Graph Partial Label Learning with Potential Cause Discovering
- URL: http://arxiv.org/abs/2403.11449v3
- Date: Thu, 22 Aug 2024 01:57:40 GMT
- Title: Graph Partial Label Learning with Potential Cause Discovering
- Authors: Hang Gao, Jiaguo Yuan, Jiangmeng Li, Peng Qiao, Fengge Wu, Changwen Zheng, Huaping Liu,
- Abstract summary: Graph Networks (GNNs) have garnered widespread attention for their potential to address the challenges posed by graph representation learning.
Due to the inherent complexity and interconnectedness of graphs, accurately annotating graph data for training GNNs is extremely challenging.
- Score: 24.659793052786814
- License: http://creativecommons.org/licenses/by/4.0/
- Abstract: Graph Neural Networks (GNNs) have garnered widespread attention for their potential to address the challenges posed by graph representation learning, which face complex graph-structured data across various domains. However, due to the inherent complexity and interconnectedness of graphs, accurately annotating graph data for training GNNs is extremely challenging. To address this issue, we have introduced Partial Label Learning (PLL) into graph representation learning. PLL is a critical weakly supervised learning problem where each training instance is associated with a set of candidate labels, including the ground-truth label and the additional interfering labels. PLL allows annotators to make errors, which reduces the difficulty of data labeling.

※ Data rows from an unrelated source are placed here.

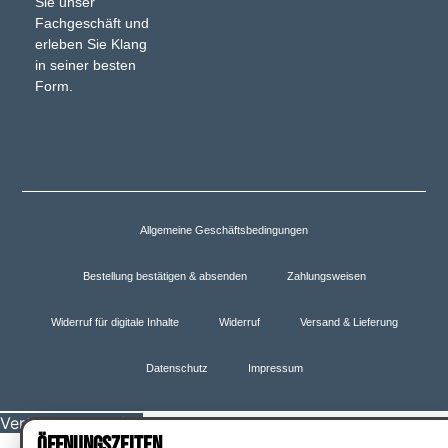
Sie unser
Fachgeschäft und
erleben Sie Klang
in seiner besten
Form.
Allgemeine Geschäftsbedingungen
Bestellung bestätigen & absenden
Zahlungsweisen
Widerruf für digitale Inhalte
Widerruf
Versand & Lieferung
Datenschutz
Impressum
Vertrag widerrufen
ÖFFNUNGSZEITEN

Subsequently, we propose a novel graph representation learning method that enables GNN models to effectively learn discriminative information within the context of PLL. Our approach utilizes potential cause extraction to obtain graph data that holds causal relationships with the labels. By conducting auxiliary training based on the extracted graph data, our model can effectively eliminate the interfering information in the PLL scenario. We support the rationale behind our method with a series of theoretical analyses. Moreover, we conduct extensive evaluations and ablation studies on multiple datasets, demonstrating the superiority of our proposed method.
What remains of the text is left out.